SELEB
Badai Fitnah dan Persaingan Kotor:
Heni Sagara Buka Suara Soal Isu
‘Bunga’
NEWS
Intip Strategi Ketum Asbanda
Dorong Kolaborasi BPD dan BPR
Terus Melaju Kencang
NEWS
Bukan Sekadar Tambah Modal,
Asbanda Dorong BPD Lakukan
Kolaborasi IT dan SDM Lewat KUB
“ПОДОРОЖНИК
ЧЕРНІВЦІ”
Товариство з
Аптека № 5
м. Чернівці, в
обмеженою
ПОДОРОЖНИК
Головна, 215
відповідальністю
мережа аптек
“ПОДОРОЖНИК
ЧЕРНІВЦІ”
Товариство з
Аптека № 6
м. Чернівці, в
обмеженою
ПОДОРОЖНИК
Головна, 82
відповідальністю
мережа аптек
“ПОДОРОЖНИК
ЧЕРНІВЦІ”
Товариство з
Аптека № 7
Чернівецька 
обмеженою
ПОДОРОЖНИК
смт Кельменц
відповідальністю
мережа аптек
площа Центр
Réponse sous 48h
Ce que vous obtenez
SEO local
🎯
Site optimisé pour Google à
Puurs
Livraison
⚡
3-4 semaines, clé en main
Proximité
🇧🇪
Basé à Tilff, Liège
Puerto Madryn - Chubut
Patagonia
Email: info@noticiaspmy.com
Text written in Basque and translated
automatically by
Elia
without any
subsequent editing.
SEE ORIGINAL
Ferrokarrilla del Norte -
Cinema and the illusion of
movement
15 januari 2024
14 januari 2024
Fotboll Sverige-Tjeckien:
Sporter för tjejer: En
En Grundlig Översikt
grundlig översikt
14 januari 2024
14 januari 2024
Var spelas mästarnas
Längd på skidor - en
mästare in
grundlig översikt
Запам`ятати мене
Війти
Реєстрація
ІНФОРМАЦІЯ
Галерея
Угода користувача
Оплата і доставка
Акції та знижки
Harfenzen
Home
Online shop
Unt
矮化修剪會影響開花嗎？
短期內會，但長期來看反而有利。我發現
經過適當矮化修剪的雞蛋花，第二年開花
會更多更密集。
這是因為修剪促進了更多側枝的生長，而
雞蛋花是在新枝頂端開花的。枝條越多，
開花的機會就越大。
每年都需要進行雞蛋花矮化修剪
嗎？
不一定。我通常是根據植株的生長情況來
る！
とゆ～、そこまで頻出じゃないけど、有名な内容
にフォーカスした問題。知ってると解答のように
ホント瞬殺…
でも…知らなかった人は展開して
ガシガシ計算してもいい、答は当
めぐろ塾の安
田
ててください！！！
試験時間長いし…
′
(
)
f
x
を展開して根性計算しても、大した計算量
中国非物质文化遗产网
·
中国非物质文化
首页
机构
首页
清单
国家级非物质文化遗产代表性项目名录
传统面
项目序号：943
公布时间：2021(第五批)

_What to produce_
Start at the first line of the material. Reproduce every line exactly, ending with the line that holds "Kolaborasi IT dan SDM Lewat KUB".

_Response_
SELEB
Badai Fitnah dan Persaingan Kotor:
Heni Sagara Buka Suara Soal Isu
‘Bunga’
NEWS
Intip Strategi Ketum Asbanda
Dorong Kolaborasi BPD dan BPR
Terus Melaju Kencang
NEWS
Bukan Sekadar Tambah Modal,
Asbanda Dorong BPD Lakukan
Kolaborasi IT dan SDM Lewat KUB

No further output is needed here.